**REQUIRED ACTION**
Search the entries for lines with the string "Love" and say how many there are, giving only the number.

Transcribed page contents:
----

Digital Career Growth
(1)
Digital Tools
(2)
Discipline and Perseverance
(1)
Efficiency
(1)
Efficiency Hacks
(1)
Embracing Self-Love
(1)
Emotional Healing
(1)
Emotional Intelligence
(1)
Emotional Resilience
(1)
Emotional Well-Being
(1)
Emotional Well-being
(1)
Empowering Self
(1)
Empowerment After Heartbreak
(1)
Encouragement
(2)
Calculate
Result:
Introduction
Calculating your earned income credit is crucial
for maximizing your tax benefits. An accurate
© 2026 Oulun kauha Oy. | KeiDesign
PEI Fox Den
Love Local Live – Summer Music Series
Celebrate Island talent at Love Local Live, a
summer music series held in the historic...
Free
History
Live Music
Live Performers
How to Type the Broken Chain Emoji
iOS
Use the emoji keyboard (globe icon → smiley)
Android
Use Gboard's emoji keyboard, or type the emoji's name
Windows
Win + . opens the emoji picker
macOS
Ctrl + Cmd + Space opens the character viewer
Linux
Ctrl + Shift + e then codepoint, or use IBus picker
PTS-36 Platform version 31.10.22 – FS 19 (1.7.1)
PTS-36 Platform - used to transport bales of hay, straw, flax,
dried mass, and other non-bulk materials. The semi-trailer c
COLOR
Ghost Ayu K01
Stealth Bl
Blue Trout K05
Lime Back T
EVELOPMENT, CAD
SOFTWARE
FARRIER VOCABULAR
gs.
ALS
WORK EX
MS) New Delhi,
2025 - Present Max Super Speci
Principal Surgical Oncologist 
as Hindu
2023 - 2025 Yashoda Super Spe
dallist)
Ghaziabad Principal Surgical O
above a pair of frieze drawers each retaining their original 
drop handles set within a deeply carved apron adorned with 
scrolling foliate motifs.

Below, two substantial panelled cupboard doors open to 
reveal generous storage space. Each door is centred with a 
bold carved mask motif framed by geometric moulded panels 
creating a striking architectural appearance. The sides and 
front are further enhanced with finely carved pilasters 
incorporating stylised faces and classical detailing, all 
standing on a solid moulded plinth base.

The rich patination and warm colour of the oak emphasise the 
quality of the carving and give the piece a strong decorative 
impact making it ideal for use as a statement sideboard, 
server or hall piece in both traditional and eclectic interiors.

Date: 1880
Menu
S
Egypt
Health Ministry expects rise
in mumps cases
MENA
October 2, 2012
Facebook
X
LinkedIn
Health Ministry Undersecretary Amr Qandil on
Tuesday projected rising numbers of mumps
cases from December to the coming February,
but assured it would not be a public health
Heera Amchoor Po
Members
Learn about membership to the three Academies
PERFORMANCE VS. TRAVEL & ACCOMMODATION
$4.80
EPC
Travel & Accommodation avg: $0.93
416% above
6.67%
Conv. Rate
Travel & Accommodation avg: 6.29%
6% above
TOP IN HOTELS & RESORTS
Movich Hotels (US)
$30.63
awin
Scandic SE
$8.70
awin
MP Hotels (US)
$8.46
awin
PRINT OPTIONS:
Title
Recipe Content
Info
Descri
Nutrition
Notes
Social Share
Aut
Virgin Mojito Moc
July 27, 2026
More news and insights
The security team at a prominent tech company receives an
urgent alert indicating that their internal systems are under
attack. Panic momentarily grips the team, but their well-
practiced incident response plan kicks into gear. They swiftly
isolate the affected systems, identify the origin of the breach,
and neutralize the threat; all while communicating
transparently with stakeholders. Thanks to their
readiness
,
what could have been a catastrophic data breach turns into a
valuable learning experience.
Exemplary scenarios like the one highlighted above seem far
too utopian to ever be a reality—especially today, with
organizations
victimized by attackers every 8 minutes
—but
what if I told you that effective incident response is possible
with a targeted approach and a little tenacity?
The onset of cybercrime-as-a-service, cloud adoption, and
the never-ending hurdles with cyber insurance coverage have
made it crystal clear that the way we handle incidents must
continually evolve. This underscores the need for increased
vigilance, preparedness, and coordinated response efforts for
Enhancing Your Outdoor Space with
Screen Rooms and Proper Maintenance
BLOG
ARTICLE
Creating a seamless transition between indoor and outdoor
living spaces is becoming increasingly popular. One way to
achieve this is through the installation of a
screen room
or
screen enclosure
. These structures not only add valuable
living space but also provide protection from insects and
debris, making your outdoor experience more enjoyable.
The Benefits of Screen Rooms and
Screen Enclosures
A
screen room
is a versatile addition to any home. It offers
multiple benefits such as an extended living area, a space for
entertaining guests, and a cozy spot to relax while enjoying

----

**ANSWER FOR THIS EXERCISE**
3